Kultische Geheimbünde Der Germanen * Otto Höffler (1934)
Since this is not really a book review, I have put this in the “blog” section.
I had wanted to read this work for a long time. It is a standard work on the subject of Germanic secret men societies and heavily used by later writers. It is not impossible to get, but very expensive (even the 1993 reprint that I just found out that exists), so I eventually had my library get me a copy from another library. I got only the first part and I do not even know if there is one or two other parts and I had three weeks with too little time to work through this book (250 pages). The book starts with a massive and detailed amount of information about the “Wilde Heer” and the “Wilde Jacht”, refering to folklore, sagas, etc.
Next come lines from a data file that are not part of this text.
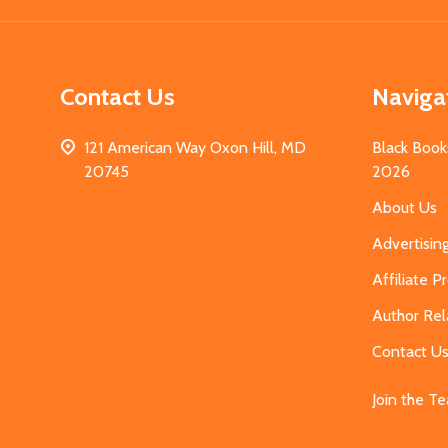
Contact Us
Naviga
121 American Way Oxon Hill, MD
Black Book
20745
2026
About Us
Advertisin
Affiliate 
Author Rel
Contact U
Join the T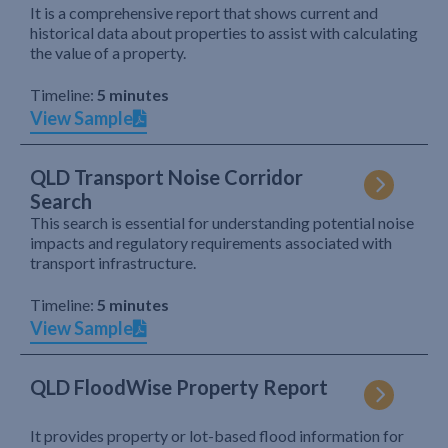
It is a comprehensive report that shows current and
historical data about properties to assist with calculating
the value of a property.
Timeline:
5 minutes
View Sample
QLD Transport Noise Corridor
Search
This search is essential for understanding potential noise
impacts and regulatory requirements associated with
transport infrastructure.
Timeline:
5 minutes
View Sample
QLD FloodWise Property Report
It provides property or lot-based flood information for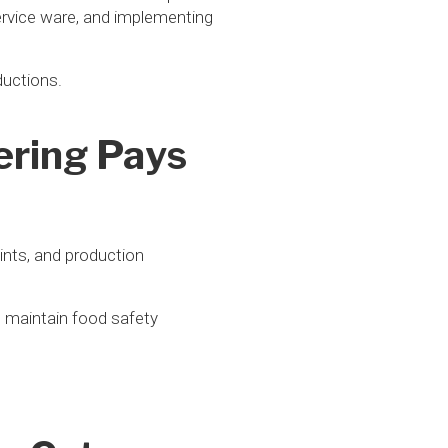
service ware, and implementing
ductions.
ering Pays
ints, and production
, maintain food safety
All very interesting, but nothing I had not read before. Since only here and there there is a reference to the “Geheimbünde” (nowadays better known as “Männerbünde” even in the English-speaking world) and a lot about folklore, etc. I started to read faster and faster, since most information I already encountered elsewhere. Mind me, the book is a classic and perhaps the second part is the more interesting piece, but after having read the works of Farwerck, Kershaw (not yet finished), De Vries, etc. this book did not present me much novelties and perhaps it is a bit too much in collecting supportive information. Of course Höffler was (one of) the first to separate “rites de passage” from initiation rites, recognise youth-bonds and cultic bonds in names such as Einherjar or Harii, so this book is much of the basis of all that we know about the subject nowadays and a must-read if you are interested, but you need to have more time than I did.